Inhibition of vesicular stomatitis virus infection in epithelial cells by alpha interferon-induced soluble secreted proteins.

Author information

1
Department of Molecular Genetics/Virology Section, The Lerner Research Institute, The Cleveland Clinic Foundation, Cleveland, OH 44195, USA.

Abstract

Interferons (IFNs) are potent antiviral cytokines that inhibit infection by a wide spectrum of viruses by activating the Janus kinase/signal transducers and activators of transcription (JAK/STAT) pathway. Several IFN-induced antiviral proteins including 2',5'-oligoadenylate synthetase, dsRNA-activated protein kinase and Mx play a critical role in conferring the antiviral properties of IFN. However, studies have shown that additional antiviral factors are involved in addition to these proteins during IFN-mediated antiviral action.
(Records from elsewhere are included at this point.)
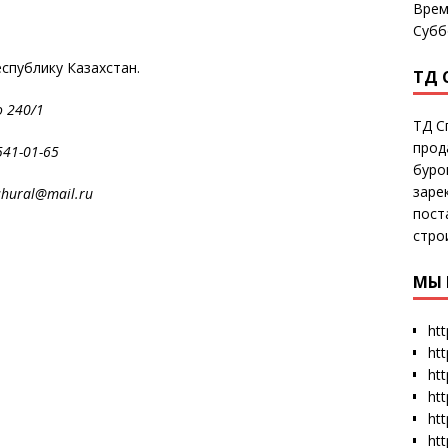
Врем
Субб
еспублику Казахстан.
ТД 
рского 240/1
ТД С
прод
965-541-01-65
буро
заре
al@mail.ru
пост
стро
МЫ 
htt
ht
htt
htt
htt
ht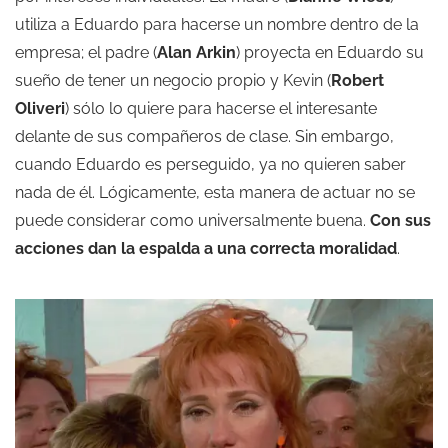
utiliza a Eduardo para hacerse un nombre dentro de la
empresa; el padre (
Alan Arkin
) proyecta en Eduardo su
sueño de tener un negocio propio y Kevin (
Robert
Oliveri
) sólo lo quiere para hacerse el interesante
delante de sus compañeros de clase. Sin embargo,
cuando Eduardo es perseguido, ya no quieren saber
nada de él. Lógicamente, esta manera de actuar no se
puede considerar como universalmente buena.
Con sus
acciones dan la espalda a una correcta moralidad
.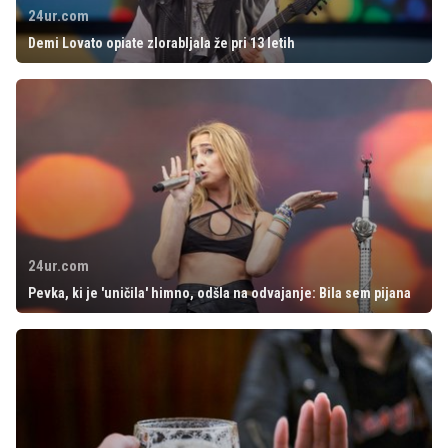
24ur.com
Demi Lovato opiate zlorabljala že pri 13 letih
24ur.com
Pevka, ki je 'uničila' himno, odšla na odvajanje: Bila sem pijana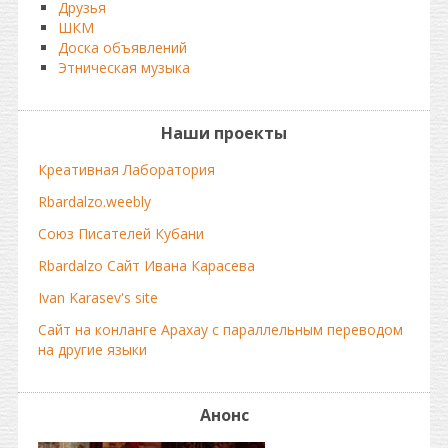
Друзья
ШКМ
Доска объявлений
Этническая музыка
Наши проекты
Креативная Лаборатория
Rbardalzo.weebly
Союз Писателей Кубани
Rbardalzo Сайт Ивана Карасева
Ivan Karasev's site
Сайт на конланге Арахау с параллельным переводом
на другие языки
Анонс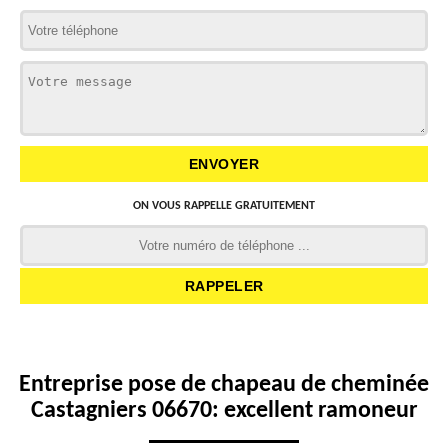
ON VOUS RAPPELLE GRATUITEMENT
Entreprise pose de chapeau de cheminée
Castagniers 06670: excellent ramoneur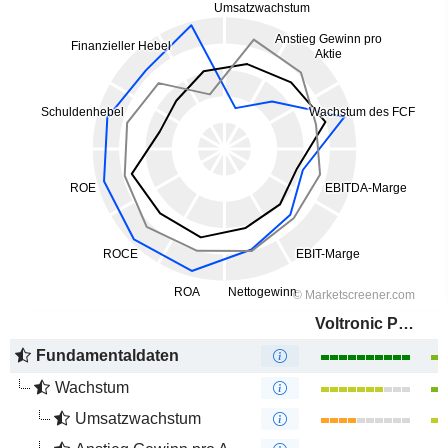
Voltronic Power Technology Corp.
Fundamentaldaten
Wachstum
Umsatzwachstum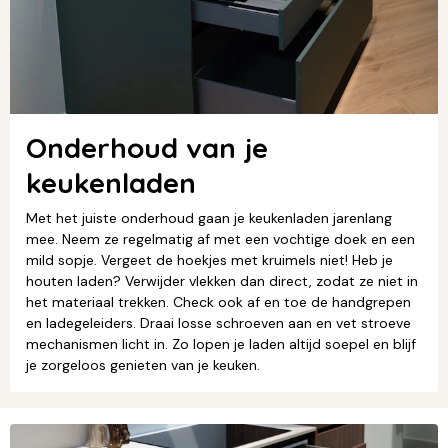
Onderhoud van je
keukenladen
Met het juiste onderhoud gaan je keukenladen jarenlang
mee. Neem ze regelmatig af met een vochtige doek en een
mild sopje. Vergeet de hoekjes met kruimels niet! Heb je
houten laden? Verwijder vlekken dan direct, zodat ze niet in
het materiaal trekken. Check ook af en toe de handgrepen
en ladegeleiders. Draai losse schroeven aan en vet stroeve
mechanismen licht in. Zo lopen je laden altijd soepel en blijf
je zorgeloos genieten van je keuken.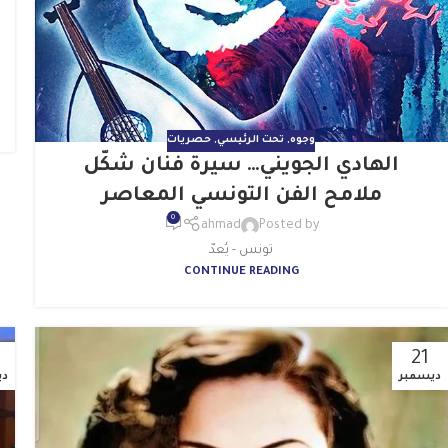
وجوه
,
تحت الرئيسي
,
حصريات
الهادي الجويني… سيرة فنان شكّل
ملامح الفن التونسي المعاصر
0
ahmad
Posted by
تونس - يُعدّ
CONTINUE READING
21
ديسمبر
دي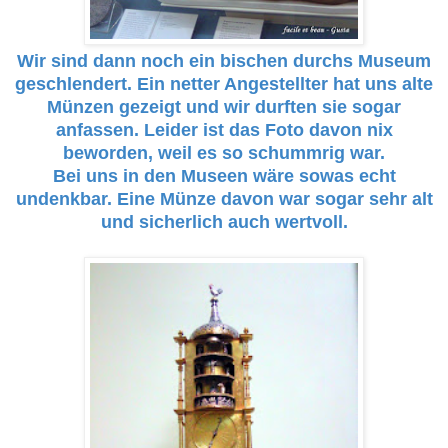
Wir sind dann noch ein bischen durchs Museum
geschlendert. Ein netter Angestellter hat uns alte
Münzen gezeigt und wir durften sie sogar
anfassen. Leider ist das Foto davon nix
beworden, weil es so schummrig war.
Bei uns in den Museen wäre sowas echt
undenkbar. Eine Münze davon war sogar sehr alt
und sicherlich auch wertvoll.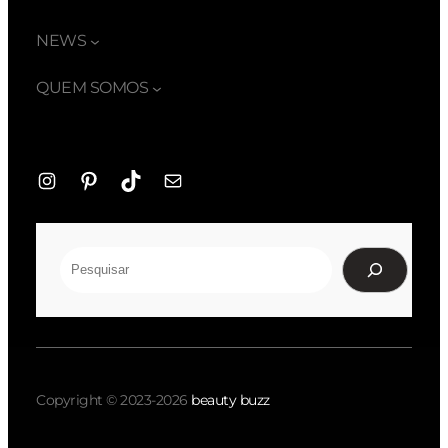
NEWS
QUEM SOMOS
Instagram
Pinterest
TikTok
E-
mail
Pesquisar
Copyright © 2023-2026
beauty buzz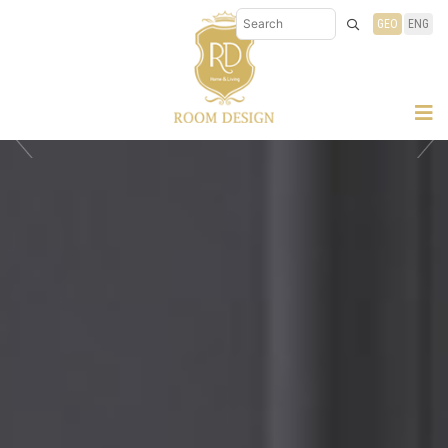
GEO
ENG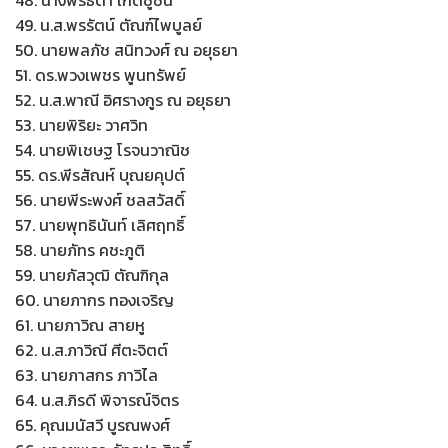
48. นางพรธิดา เกิดชูชื่น
49. น.ส.พรรัตน์ ตัณฑ์ไพบูลย์
50. นายพลภัช สนิทวงศ์ ณ อยุธยา
51. ดร.พวงเพชร พูนทรัพย์
52. น.ส.พาณี อิศรางกูร ณ อยุธยา
53. นายพิริยะ วาศวิท
54. นายพิเชษฐ โรจนวาณิช
55. ดร.พีรสัณห์ บุณยคุปต์
56. นายพีระพงศ์ ชลสวัสดิ์
57. นายพุทธินันท์ เลิศฤทธิ์
58. นายภัทร คชะภูติ
59. นายภัสวุฒิ ตัณฑิกุล
60. นายภากร ทองเจริญ
61. นายภาวิณ สายหู
62. น.ส.ภาวิณี ศีตะจิตต์
63. นายภาสกร ภาวิไล
64. น.ส.ภิรดี พิจารณ์จิตร
65. คุณมนัสวี บูรณพงศ์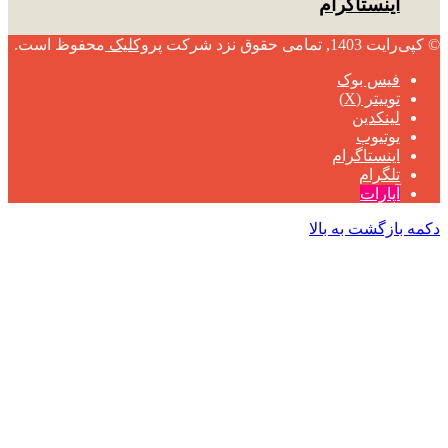
اینستاگرام
© کپی‌رایت 1403, تمامی حقوق نزد شرکت
پروکلیک
محفوظ است.
فیس بوک
توییتر (X)
لینکدین
یوتیوب
اینستاگرام
تلگرام
آپارات
دکمه بازگشت به بالا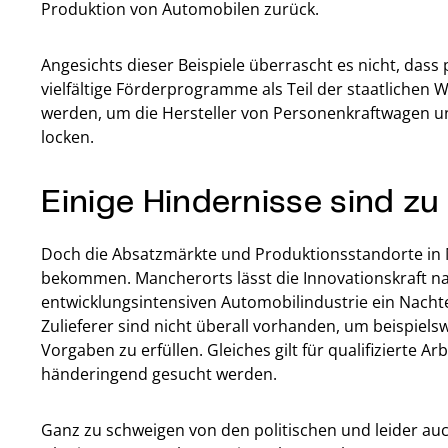
Produktion von Automobilen zurück.
Angesichts dieser Beispiele überrascht es nicht, dass
vielfältige Förderprogramme als Teil der staatlichen W
werden, um die Hersteller von Personenkraftwagen u
locken.
Einige Hindernisse sind z
Doch die Absatzmärkte und Produktionsstandorte in 
bekommen. Mancherorts lässt die Innovationskraft na
entwicklungsintensiven Automobilindustrie ein Nachte
Zulieferer sind nicht überall vorhanden, um beispiels
Vorgaben zu erfüllen. Gleiches gilt für qualifizierte 
händeringend gesucht werden.
Ganz zu schweigen von den politischen und leider au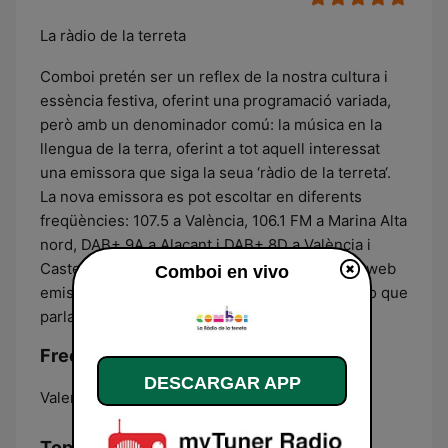
La ràdio de la terreta
Comboi pretén ser un reflex de la nostra cultura i
essència festiva, oferint una programació variada,
però amb un denominador comú: la música en la
llengua de la terra, oferint a tot aquell interessat
una emissora que siga la seua ‘ràdio de la terreta‘.
La nova emissora es pot escoltar en diferents
freqüències: 107.5 a València, 106.1 FM a Marina Alta
nord, DAB+ 9A a Alacant i DAB+ 8D a València i
Castelló, i també en línia a través de la pàgina web
Comboi en vivo
emisorasmusicales.net Escolta Comboi, la ràdio que
parla com tu.
Frecuencias Comboi:
DESCARGAR APP
Valencia:
107.5 FM
Top Canciones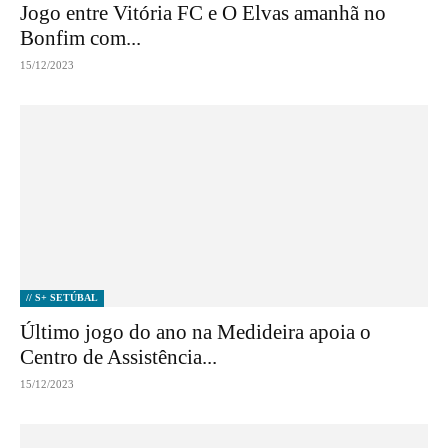
Jogo entre Vitória FC e O Elvas amanhã no
Bonfim com...
15/12/2023
// S+ SETÚBAL
Último jogo do ano na Medideira apoia o
Centro de Assistência...
15/12/2023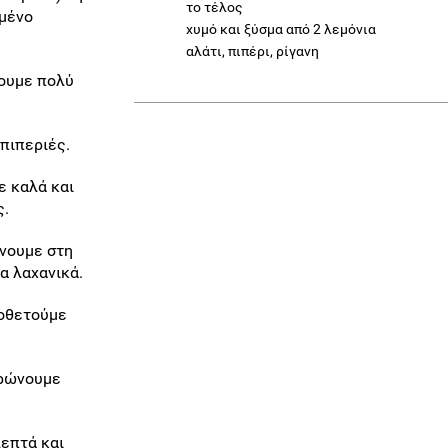
το τέλος
ημένο
χυμό και ξύσμα από 2 λεμόνια
αλάτι, πιπέρι, ρίγανη
ύουμε πολύ
 πιπεριές.
ε καλά και
ς.
χνουμε στη
α λαχανικά.
ποθετούμε
ηρώνουμε
λεπτά και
In an effort to characterize these novel antiviral factors, the antiviral mechanism of alpha IFN (IFN-alpha) against vesicular stomatitis virus (VSV) was investigated in human lung epithelial A549 cells. These studies demonstrated that soluble secreted antiviral proteins as the constituents of conditioned medium prepared from IFN-alpha-treated cells reduced VSV infectivity by more than 2 logs, compared with a 4 log inhibition observed following treatment of cells with IFN-alpha. The antiviral mechanism of these secreted proteins appeared to act at the level of cellular entry of VSV. Interestingly, the IFN-alpha-induced antiviral proteins were secreted independently of STAT1 (an essential component of the JAK/STAT pathway), demonstrating that the release of such extracellular soluble antiviral proteins from cells may represent an alternative mechanism of the antiviral defence strategy of IFN towards VSV infection.

PMID:
16894205
DOI:
10.1099/vir.0.82039-0
[Indexed for MEDLINE]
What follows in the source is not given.